Could you set down only the lines from the one including "Витамины и добавки" to the end of the records below, inclusive and exact, leaving pictures out?

Items from a dataset
■ ■ ■ ■ ■ ■ ■

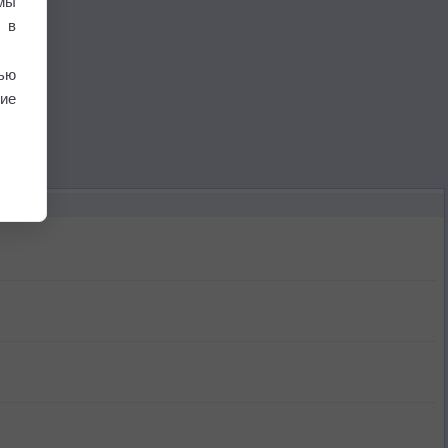
мы
 в
ью
ие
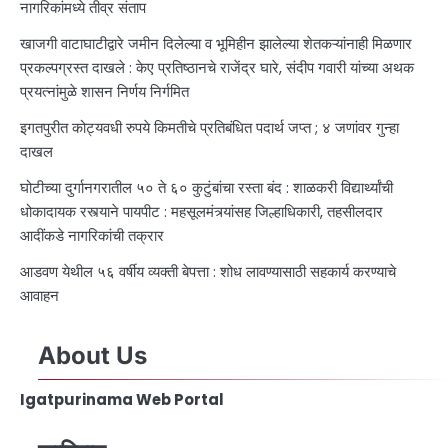
नागरिकांमध्ये तीव्र संताप
खाजगी वाटाघाटीद्वारे जमीन दिलेल्या व भूमिहीन झालेल्या शेतकऱ्यांनाही मिळणार
प्रकल्पग्रस्त दाखले : केए प्रतिष्ठानचे राजेंद्र घारे, संदीप गवारी यांच्या अथक
प्रयत्नांमुळे शासन निर्णय निर्गमित
इगतपुरीत कोट्यवधी रुपये किमतीचे प्रतिबंधित पदार्थ जप्त ; ४ जणांवर गुन्हा
दाखल
घोटीच्या दुर्गानगरातील ५० ते ६० कुटुंबांचा रस्ता बंद : शाळकरी विद्यार्थ्यांची
धोकादायक रस्त्याने पायपीट : महसूलमंत्र्यांसह जिल्हाधिकारी, तहसीलदार
आदींकडे नागरिकांची तक्रार
आडवण येथील ५६ वर्षीय व्यक्ती बेपत्ता : शोध लावण्यासाठी सहकार्य करण्याचे
आवाहन
About Us
Igatpurinama Web Portal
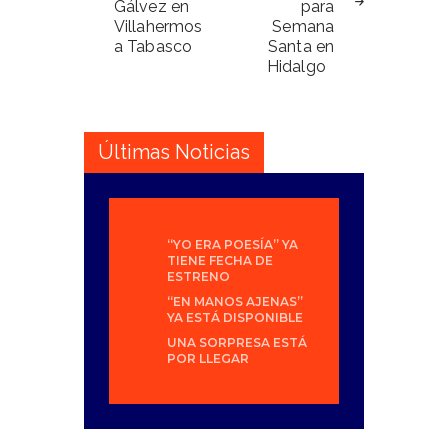
Gálvez en
para
Villahermos
Semana
a Tabasco
Santa en
Hidalgo
Últimas Noticias
“YO ERA POESÍA” YA
TIENE FECHA DE
ESTRENO
“EN MANOS AJENAS”
YA ESTÁ DISPONIBLE
UNA SORPRESA ESTÁ
POR LLEGAR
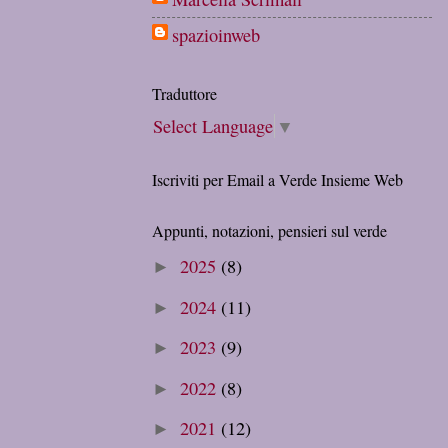
spazioinweb
Traduttore
Select Language
▼
Iscriviti per Email a Verde Insieme Web
Appunti, notazioni, pensieri sul verde
2025
(8)
►
2024
(11)
►
2023
(9)
►
2022
(8)
►
2021
(12)
►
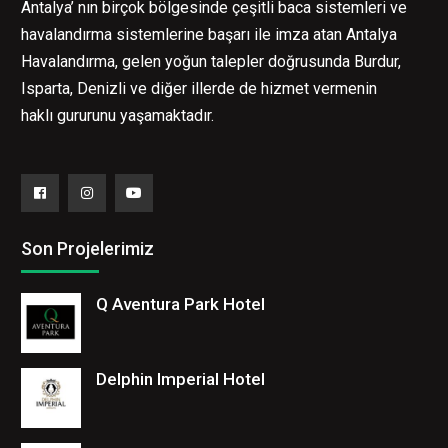
Antalya’ nın birçok bölgesinde çeşitli baca sistemleri ve
havalandırma sistemlerine başarı ile imza atan Antalya
Havalandırma, gelen yoğun talepler doğrusunda Burdur,
Isparta, Denizli ve diğer illerde de hizmet vermenin
haklı gururunu yaşamaktadır.
Facebook
Instagram
YouTube
Son Projelerimiz
Q Aventura Park Hotel
Delphin Imperial Hotel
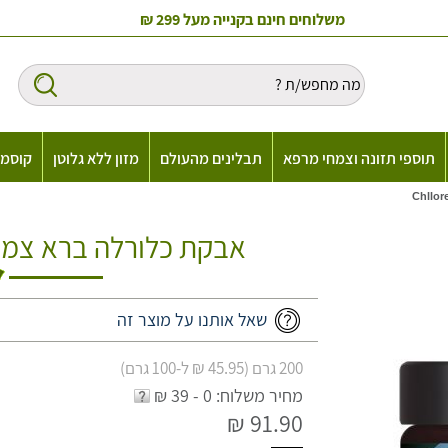
משלוחים חינם בקנייה מעל 299 ₪
תוספי תזונה וצמחי מרפא
תבלינים מהעולם
מזון ללא גלוטן
קוסמט
אבקת כלורלה ברא צמחים ella Powder
שאל אותנו על מוצר זה
200 גרם (45.95 ₪ ל-100 גרם)
מחיר משלוח: 0 - 39 ₪
91.90 ₪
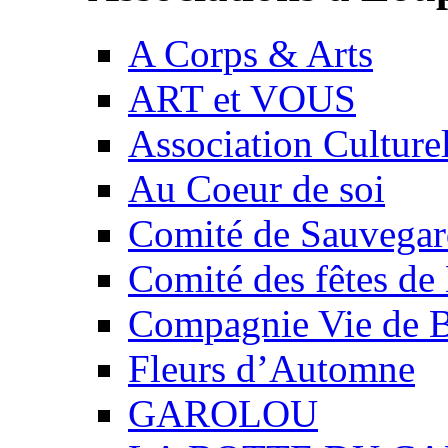
A Corps & Arts
ART et VOUS
Association Culture
Au Coeur de soi
Comité de Sauvegard
Comité des fêtes 
Compagnie Vie de 
Fleurs d’Automne
GAROLOU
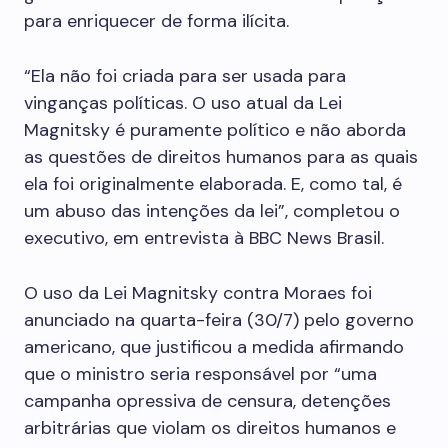
para enriquecer de forma ilícita.
“Ela não foi criada para ser usada para
vinganças políticas. O uso atual da Lei
Magnitsky é puramente político e não aborda
as questões de direitos humanos para as quais
ela foi originalmente elaborada. E, como tal, é
um abuso das intenções da lei”, completou o
executivo, em entrevista à BBC News Brasil.
O uso da Lei Magnitsky contra Moraes foi
anunciado na quarta-feira (30/7) pelo governo
americano, que justificou a medida afirmando
que o ministro seria responsável por “uma
campanha opressiva de censura, detenções
arbitrárias que violam os direitos humanos e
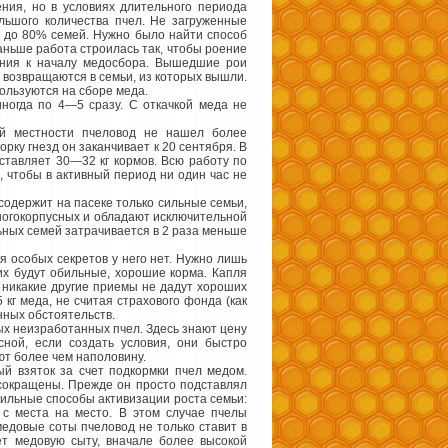
ния, но в условиях длительного периода
льшого количества пчел. Не загруженные
я до 80% семей. Нужно было найти способ
аньше работа строилась так, чтобы роение
ения к началу медосбора. Вышедшие рои
, возвращаются в семьи, из которых вышли.
ользуются на сборе меда.
ногда по 4—5 сразу. С откачкой меда не
ей местности пчеловод не нашел более
рку гнезд он заканчивает к 20 сентября. В
оставляет 30—32 кг кормов. Всю работу по
, чтобы в активный период ни один час не
 содержит на пасеке только сильные семьи,
многокорпусных и обладают исключительной
ьных семей затрачивается в 2 раза меньше
я особых секретов у него нет. Нужно лишь
них будут обильные, хорошие корма. Капля
в никакие другие приемы не дадут хороших
кг меда, не считая страхового фонда (как
нных обстоятельств.
ых неизработанных пчел. Здесь знают цену
сной, если создать условия, они быстро
ют более чем наполовину.
ый взяток за счет подкормки пчел медом.
 сокращены. Прежде он просто подставлял
 сильные способы активизации роста семьи:
 с места на место. В этом случае пчелы
медовые соты пчеловод не только ставит в
ет медовую сыту, вначале более высокой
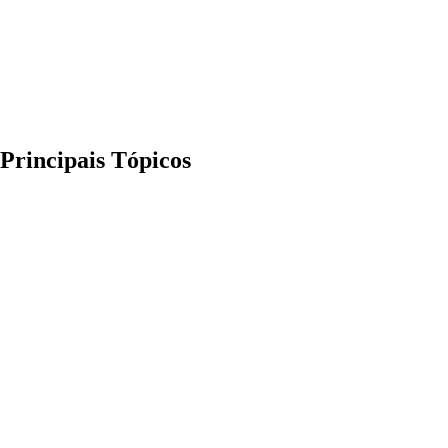
Principais Tópicos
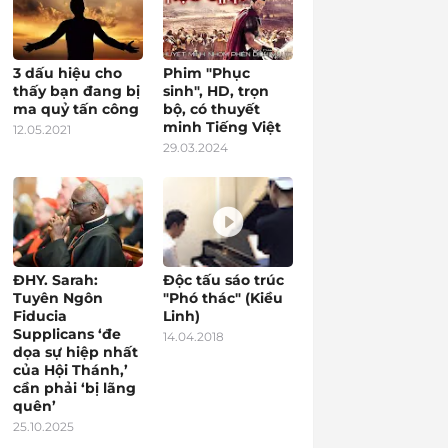
3 dấu hiệu cho
Phim "Phục
thấy bạn đang bị
sinh", HD, trọn
ma quỷ tấn công
bộ, có thuyết
minh Tiếng Việt
12.05.2021
29.03.2024
ĐHY. Sarah:
Độc tấu sáo trúc
Tuyên Ngôn
"Phó thác" (Kiều
Fiducia
Linh)
Supplicans ‘đe
14.04.2018
dọa sự hiệp nhất
của Hội Thánh,’
cần phải ‘bị lãng
quên’
25.10.2025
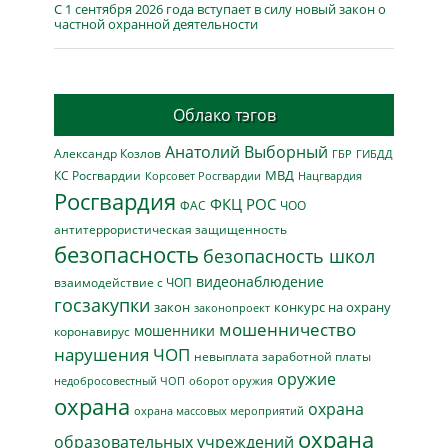
С 1 сентября 2026 года вступает в силу новый закон о
частной охранной деятельности
Облако тэгов
Анатолий Выборный
Александр Козлов
ГБР
ГИБДД
МВД
КС Росгвардии
Нацгвардия
Корсовет Росгвардии
Росгвардия
ФКЦ РОС
ФАС
ЧОО
антитеррористическая защищенность
безопасность
безопасность школ
видеонаблюдение
взаимодействие с ЧОП
госзакупки
закон
конкурс на охрану
законопроект
мошенничество
мошенники
коронавирус
нарушения ЧОП
невыплата заработной платы
оружие
недобросовестный ЧОП
оборот оружия
охрана
охрана
охрана массовых мероприятий
охрана
образовательных учреждений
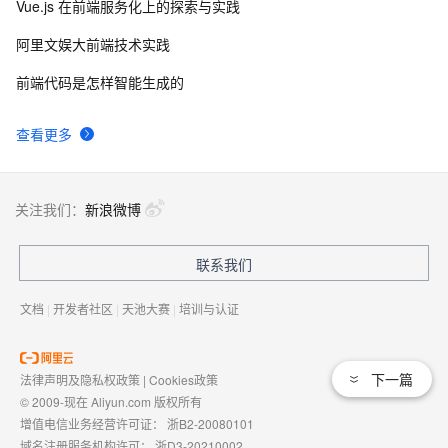
Vue.js 在前端服务化上的探索与实践
阿里文娱大前端技术实践
前端代码是怎样智能生成的
查看更多
关注我们：
新浪微博
联系我们
文档
|
开发者社区
|
天池大赛
|
培训与认证
下一篇
法律声明及隐私权政策
|
Cookies政策
© 2009-现在 Aliyun.com 版权所有
增值电信业务经营许可证：
浙B2-20080101
域名注册服务机构许可：
浙D3-20210002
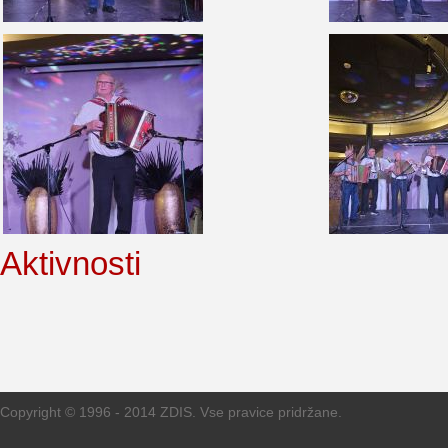
Aktivnosti
Copyright © 1996 - 2014 ZDIS. Vse pravice pridržane.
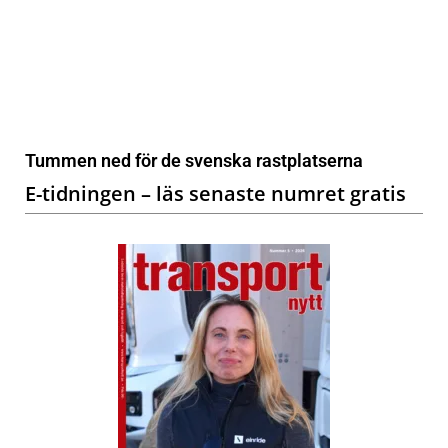
Tummen ned för de svenska rastplatserna
E-tidningen – läs senaste numret gratis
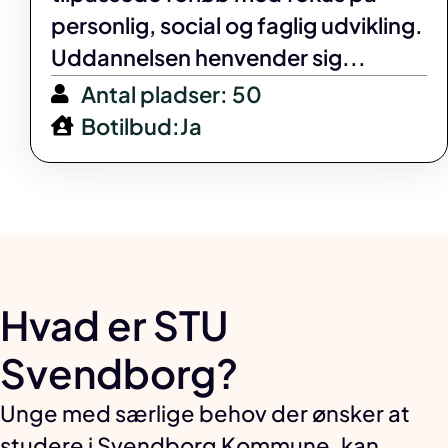
personlig, social og faglig udvikling.
Uddannelsen henvender sig...
Antal pladser: 50
Botilbud:Ja
Hvad er STU
Svendborg?
Unge med særlige behov der ønsker at
studere i Svendborg Kommune, kan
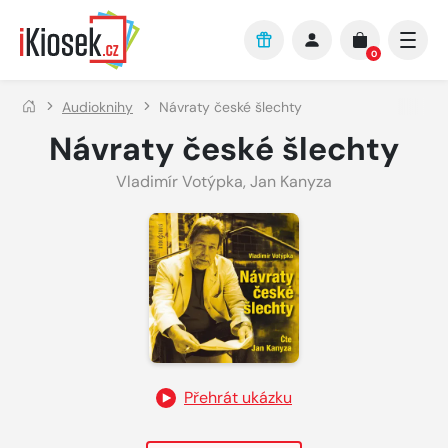
Přejít na hlavní obsah
0
Audioknihy
Návraty české šlechty
Návraty české šlechty
Vladimír Votýpka
,
Jan Kanyza
Přehrát ukázku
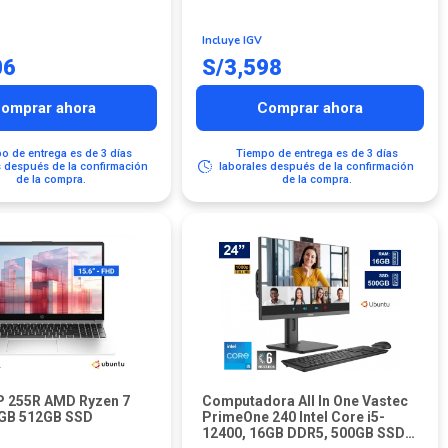
Incluye IGV
06
S/
3,598
omprar ahora
Comprar ahora
o de entrega es de 3 días
Tiempo de entrega es de 3 días
s después de la confirmación
laborales después de la confirmación
de la compra.
de la compra.
P 255R AMD Ryzen 7
Computadora All In One Vastec
GB 512GB SSD
PrimeOne 240 Intel Core i5-
12400, 16GB DDR5, 500GB SSD,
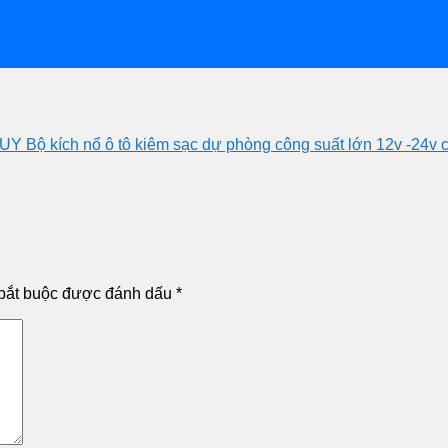
Bộ kích nổ ô tô kiêm sạc dự phòng công suất lớn 12v -24v cho
bắt buộc được đánh dấu
*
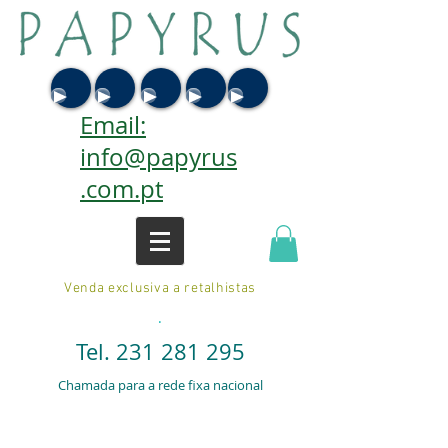
Email:
info@papyrus
.com.pt
Venda exclusiva a retalhistas
.
Tel.
231 281 295
Chamada para a rede fixa nacional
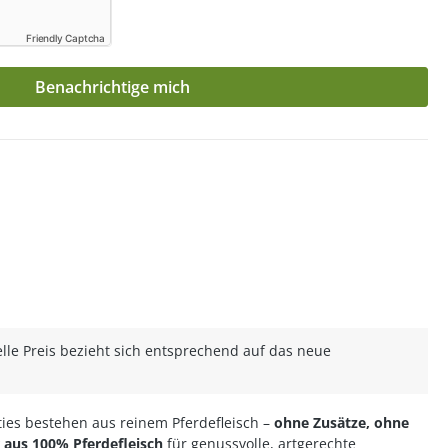
Friendly Captcha
Benachrichtige mich
lle Preis bezieht sich entsprechend auf das neue
ties bestehen aus reinem Pferdefleisch –
ohne Zusätze, ohne
aus 100% Pferdefleisch
für genussvolle, artgerechte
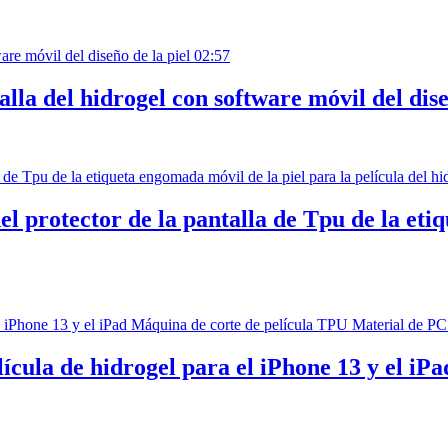
02:57
alla del hidrogel con software móvil del dise
l protector de la pantalla de Tpu de la eti
ícula de hidrogel para el iPhone 13 y el iP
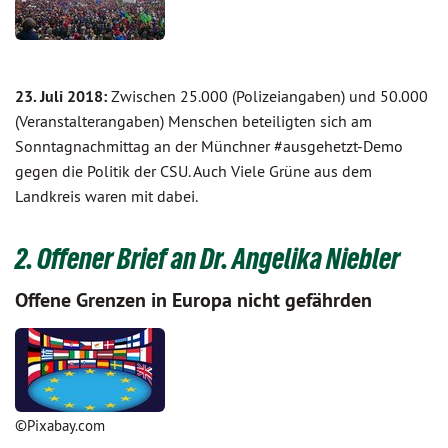
23. Juli 2018:
Zwischen 25.000 (Polizeiangaben) und 50.000
(Veranstalterangaben) Menschen beteiligten sich am
Sonntagnachmittag an der Münchner #ausgehetzt-Demo
gegen die Politik der CSU. Auch Viele Grüne aus dem
Landkreis waren mit dabei.
2. Offener Brief an Dr. Angelika Niebler
Offene Grenzen in Europa nicht gefährden
©Pixabay.com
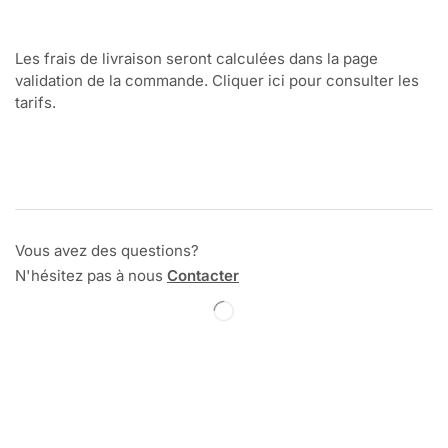
Les frais de livraison seront calculées dans la page
validation de la commande. Cliquer ici pour consulter les
tarifs.
Vous avez des questions?
N'hésitez pas à nous
Contacter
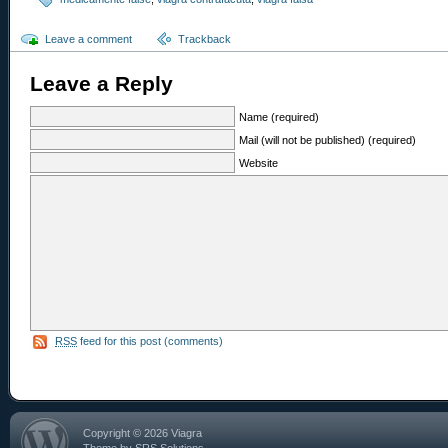
Leave a comment
Trackback
Leave a Reply
Name (required)
Mail (will not be published) (required)
Website
RSS
feed for this post (comments)
Copyright © 2026 Viagra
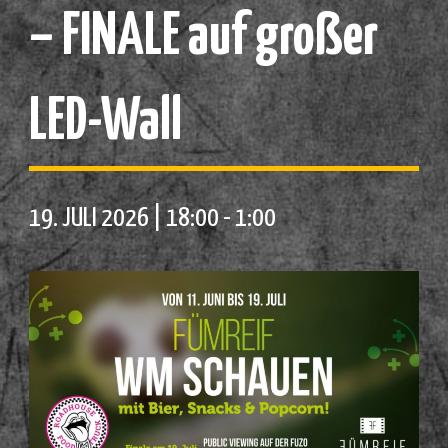
– FINALE auf großer
LED-Wall
19. JULI 2026 | 18:00
-
1:00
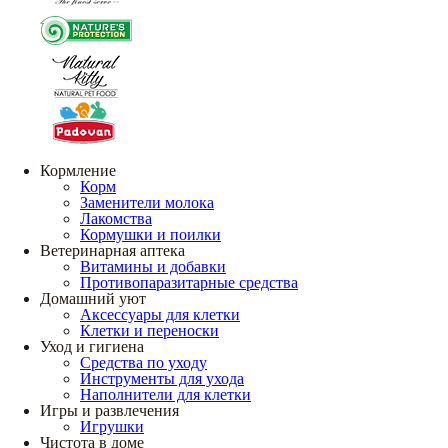
Кормление
Корм
Заменители молока
Лакомства
Кормушки и поилки
Ветеринарная аптека
Витамины и добавки
Противопаразитарные средства
Домашний уют
Аксессуары для клетки
Клетки и переноски
Уход и гигиена
Средства по уходу
Инструменты для ухода
Наполнители для клетки
Игры и развлечения
Игрушки
Чистота в доме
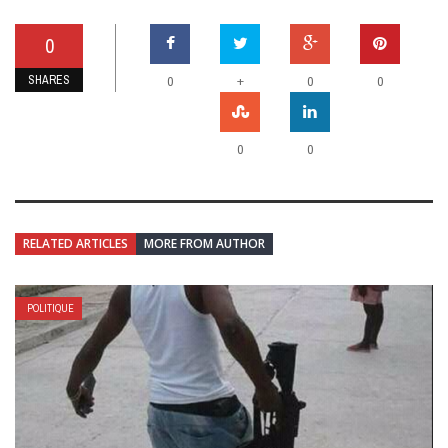
0
SHARES
+
0
0
0
0
0
RELATED ARTICLES
MORE FROM AUTHOR
POLITIQUE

■ ■ ■ ■ ■ ■ ■

* SOLUTION TO THIS TASK:
Витамины и добавки
Противопаразитарные средства
Домашний уют
Аксессуары для клетки
Клетки и переноски
Уход и гигиена
Средства по уходу
Инструменты для ухода
Наполнители для клетки
Игры и развлечения
Игрушки
Чистота в доме
0
SHARES
+
0
0
0
0
0
RELATED ARTICLES
MORE FROM AUTHOR
POLITIQUE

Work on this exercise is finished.